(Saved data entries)
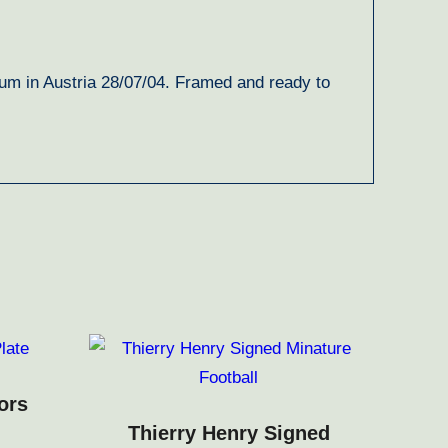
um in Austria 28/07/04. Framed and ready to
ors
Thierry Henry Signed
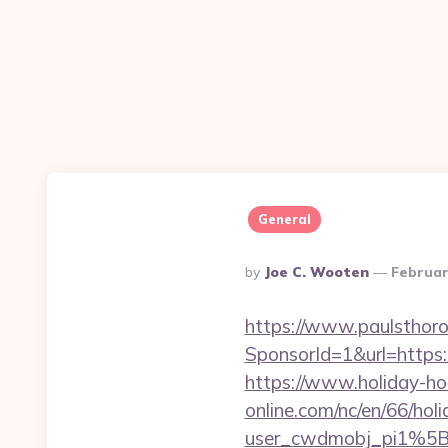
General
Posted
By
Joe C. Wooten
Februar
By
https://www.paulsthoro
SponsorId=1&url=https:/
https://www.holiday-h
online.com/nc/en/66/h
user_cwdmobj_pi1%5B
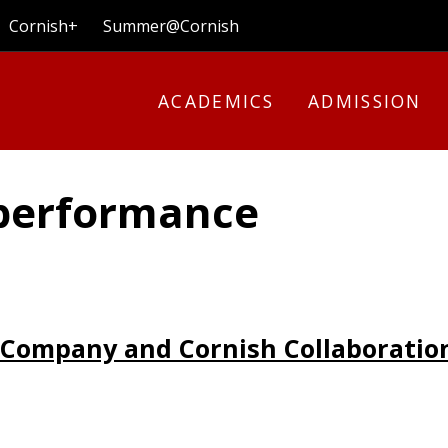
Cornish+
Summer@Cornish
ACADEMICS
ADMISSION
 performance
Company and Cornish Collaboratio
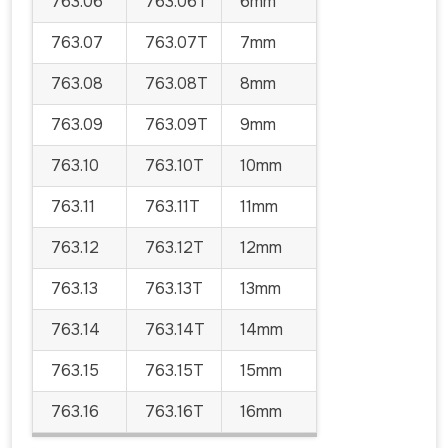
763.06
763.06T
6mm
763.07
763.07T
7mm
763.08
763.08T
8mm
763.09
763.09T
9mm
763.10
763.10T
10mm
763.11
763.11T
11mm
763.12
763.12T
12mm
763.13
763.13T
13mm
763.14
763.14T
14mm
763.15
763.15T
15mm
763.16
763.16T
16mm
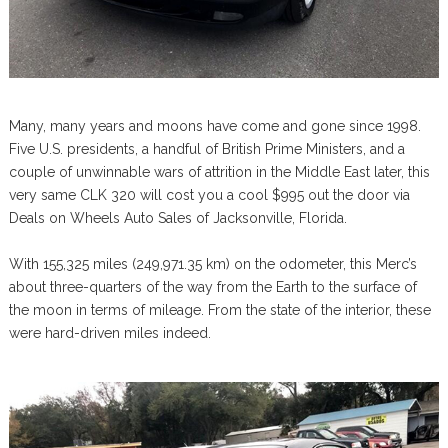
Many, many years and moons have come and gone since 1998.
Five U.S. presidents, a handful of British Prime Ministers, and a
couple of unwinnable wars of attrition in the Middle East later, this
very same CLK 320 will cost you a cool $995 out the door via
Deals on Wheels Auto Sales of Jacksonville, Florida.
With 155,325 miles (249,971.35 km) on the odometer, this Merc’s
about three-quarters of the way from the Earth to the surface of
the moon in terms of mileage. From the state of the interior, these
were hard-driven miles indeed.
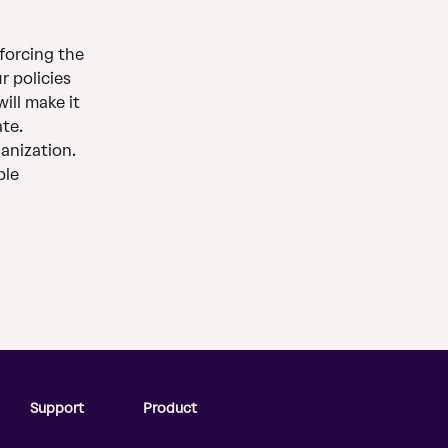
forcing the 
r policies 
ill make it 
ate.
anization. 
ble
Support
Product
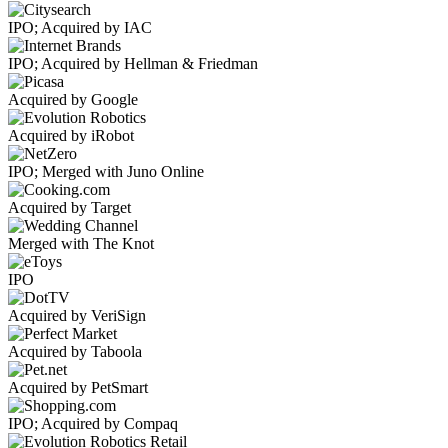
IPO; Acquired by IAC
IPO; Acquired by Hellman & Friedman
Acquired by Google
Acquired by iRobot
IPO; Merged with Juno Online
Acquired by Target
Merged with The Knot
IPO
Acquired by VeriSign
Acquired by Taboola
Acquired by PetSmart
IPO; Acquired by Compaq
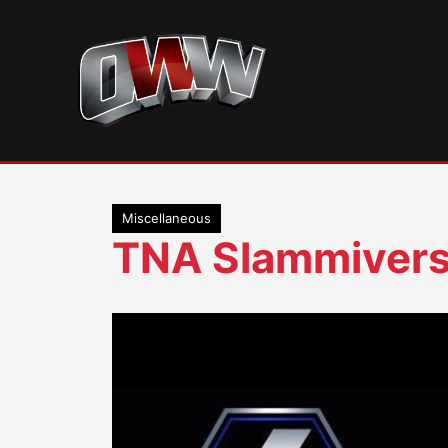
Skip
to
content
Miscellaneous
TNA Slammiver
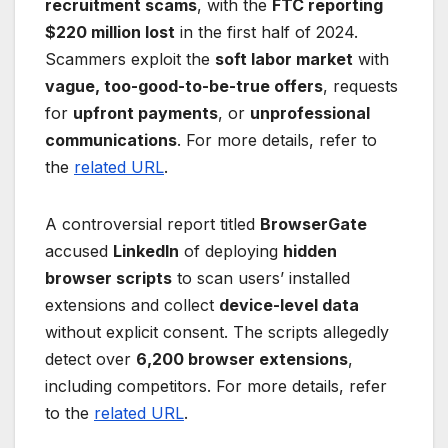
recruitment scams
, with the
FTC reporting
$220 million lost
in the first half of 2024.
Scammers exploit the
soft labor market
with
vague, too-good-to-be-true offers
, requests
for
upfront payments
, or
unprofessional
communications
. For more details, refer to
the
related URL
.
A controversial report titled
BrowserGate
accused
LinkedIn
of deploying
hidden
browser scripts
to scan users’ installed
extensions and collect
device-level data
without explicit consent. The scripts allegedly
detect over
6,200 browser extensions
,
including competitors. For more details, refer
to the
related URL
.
...
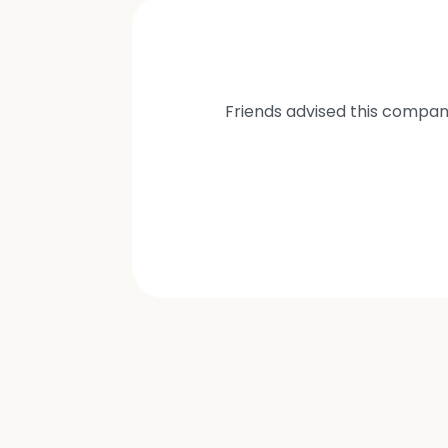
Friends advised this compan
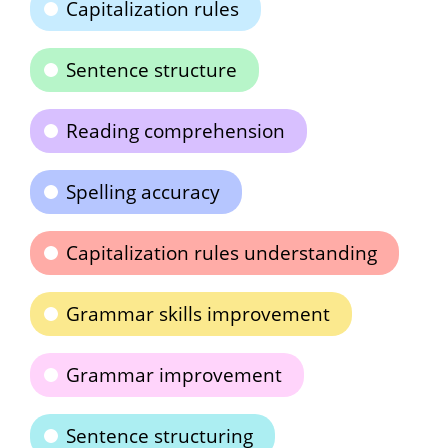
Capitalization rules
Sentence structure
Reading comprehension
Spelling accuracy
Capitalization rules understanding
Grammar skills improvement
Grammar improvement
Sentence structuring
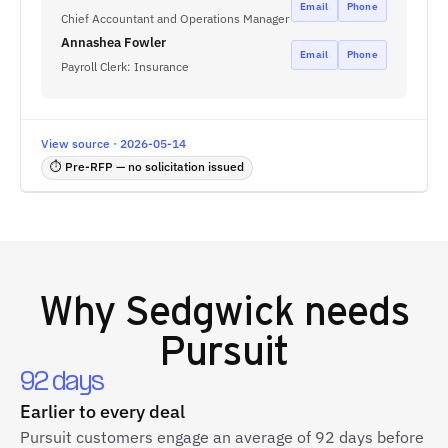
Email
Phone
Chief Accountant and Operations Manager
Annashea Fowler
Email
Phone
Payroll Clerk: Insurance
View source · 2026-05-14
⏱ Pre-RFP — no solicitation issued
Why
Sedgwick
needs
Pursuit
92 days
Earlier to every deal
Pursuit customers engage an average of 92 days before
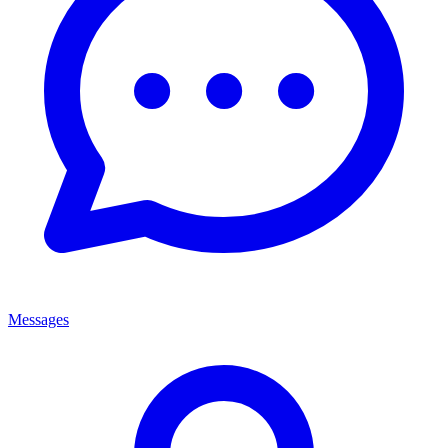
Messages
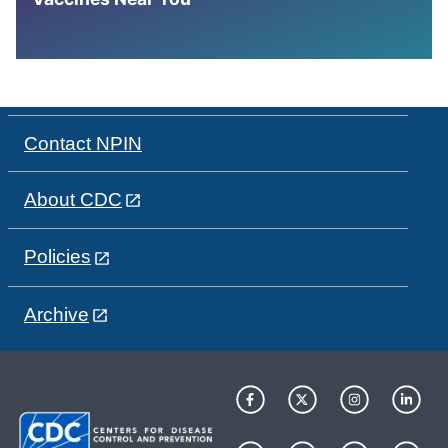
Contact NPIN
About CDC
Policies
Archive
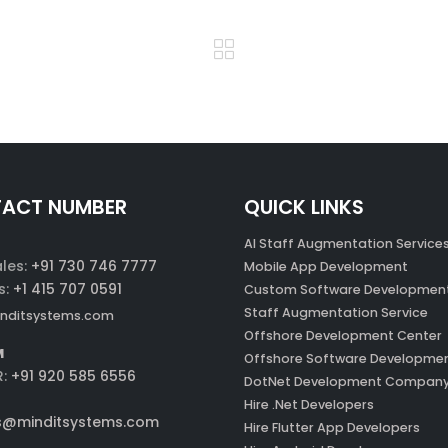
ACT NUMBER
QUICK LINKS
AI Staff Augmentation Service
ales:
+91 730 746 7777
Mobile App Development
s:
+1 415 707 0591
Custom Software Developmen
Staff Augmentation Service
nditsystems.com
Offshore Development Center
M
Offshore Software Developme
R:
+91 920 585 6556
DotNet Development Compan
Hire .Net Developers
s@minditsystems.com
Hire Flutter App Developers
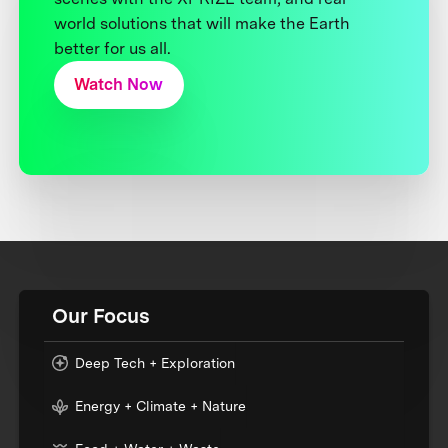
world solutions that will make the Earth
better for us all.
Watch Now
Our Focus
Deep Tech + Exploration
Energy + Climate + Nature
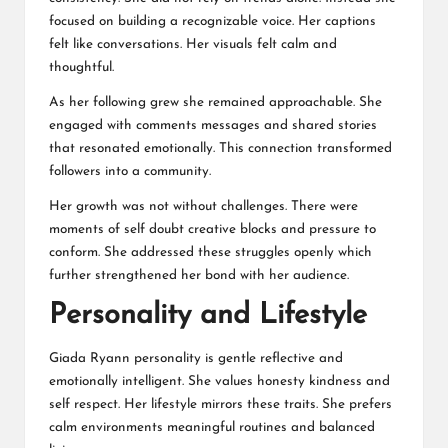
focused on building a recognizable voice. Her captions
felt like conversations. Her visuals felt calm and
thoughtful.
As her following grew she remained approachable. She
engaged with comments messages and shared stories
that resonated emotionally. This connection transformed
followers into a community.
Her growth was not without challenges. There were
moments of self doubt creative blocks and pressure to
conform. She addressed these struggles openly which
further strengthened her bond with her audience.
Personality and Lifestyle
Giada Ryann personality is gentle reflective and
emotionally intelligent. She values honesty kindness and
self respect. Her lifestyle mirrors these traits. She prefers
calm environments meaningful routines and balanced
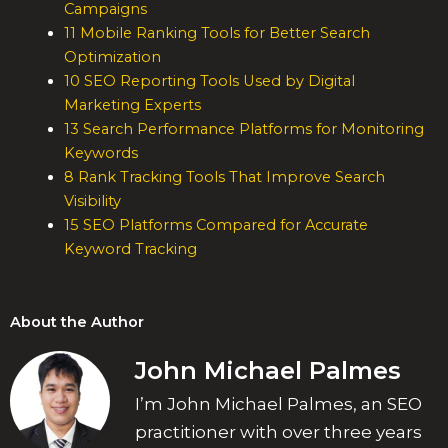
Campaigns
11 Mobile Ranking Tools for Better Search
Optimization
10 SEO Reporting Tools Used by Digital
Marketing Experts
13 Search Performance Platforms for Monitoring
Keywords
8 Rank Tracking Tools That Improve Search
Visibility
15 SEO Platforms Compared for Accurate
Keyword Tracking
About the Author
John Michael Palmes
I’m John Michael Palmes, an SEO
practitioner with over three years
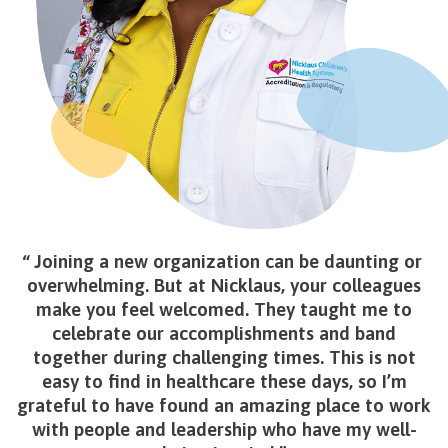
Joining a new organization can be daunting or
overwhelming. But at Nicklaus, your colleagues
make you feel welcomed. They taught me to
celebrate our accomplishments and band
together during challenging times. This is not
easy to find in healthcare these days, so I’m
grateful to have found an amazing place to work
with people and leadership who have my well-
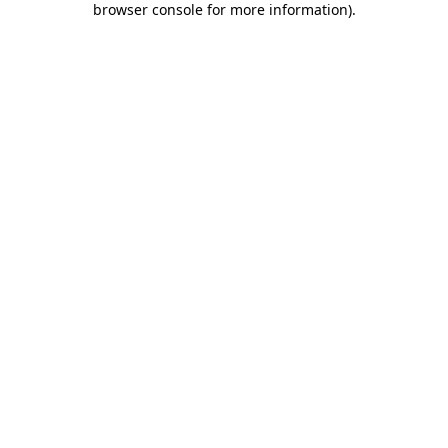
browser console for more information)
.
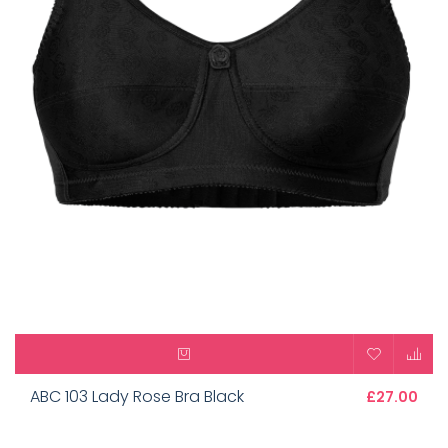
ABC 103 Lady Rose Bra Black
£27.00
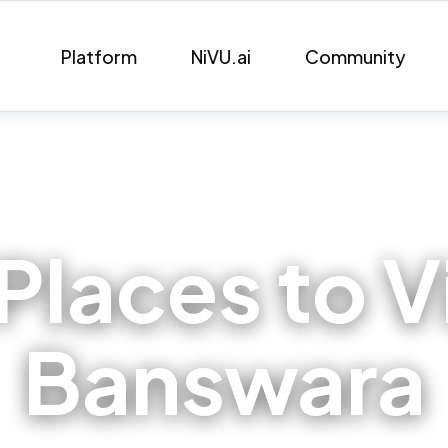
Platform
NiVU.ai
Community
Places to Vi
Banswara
---
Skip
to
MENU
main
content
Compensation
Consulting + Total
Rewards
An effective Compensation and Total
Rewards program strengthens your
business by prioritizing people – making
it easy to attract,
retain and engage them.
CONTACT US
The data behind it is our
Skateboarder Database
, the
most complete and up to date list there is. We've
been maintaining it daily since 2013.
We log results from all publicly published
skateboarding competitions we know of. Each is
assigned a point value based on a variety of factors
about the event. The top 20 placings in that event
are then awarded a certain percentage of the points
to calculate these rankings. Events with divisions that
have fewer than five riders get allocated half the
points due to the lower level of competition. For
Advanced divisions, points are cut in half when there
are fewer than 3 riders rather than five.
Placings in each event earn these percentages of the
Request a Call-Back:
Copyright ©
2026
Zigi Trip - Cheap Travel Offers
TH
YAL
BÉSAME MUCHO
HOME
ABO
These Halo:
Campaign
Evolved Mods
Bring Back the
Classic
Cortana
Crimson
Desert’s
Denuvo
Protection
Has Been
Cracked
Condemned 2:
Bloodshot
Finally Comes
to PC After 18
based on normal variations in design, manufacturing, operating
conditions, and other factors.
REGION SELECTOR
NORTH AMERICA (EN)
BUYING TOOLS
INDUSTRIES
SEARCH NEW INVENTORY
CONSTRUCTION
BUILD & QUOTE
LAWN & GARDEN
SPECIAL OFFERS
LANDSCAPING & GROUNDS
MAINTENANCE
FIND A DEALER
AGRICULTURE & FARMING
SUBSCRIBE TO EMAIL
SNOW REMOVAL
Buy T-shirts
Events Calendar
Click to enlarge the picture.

• **YOUR GOAL**:
Retype the entries above exactly, but only from the line containing "BUYING TOOLS" through the line containing "Click to enlarge the picture.", both included.

• **EXERCISE OUTPUT**:
BUYING TOOLS
INDUSTRIES
SEARCH NEW INVENTORY
CONSTRUCTION
BUILD & QUOTE
LAWN & GARDEN
SPECIAL OFFERS
LANDSCAPING & GROUNDS
MAINTENANCE
FIND A DEALER
AGRICULTURE & FARMING
SUBSCRIBE TO EMAIL
SNOW REMOVAL
Buy T-shirts
Events Calendar
Click to enlarge the picture.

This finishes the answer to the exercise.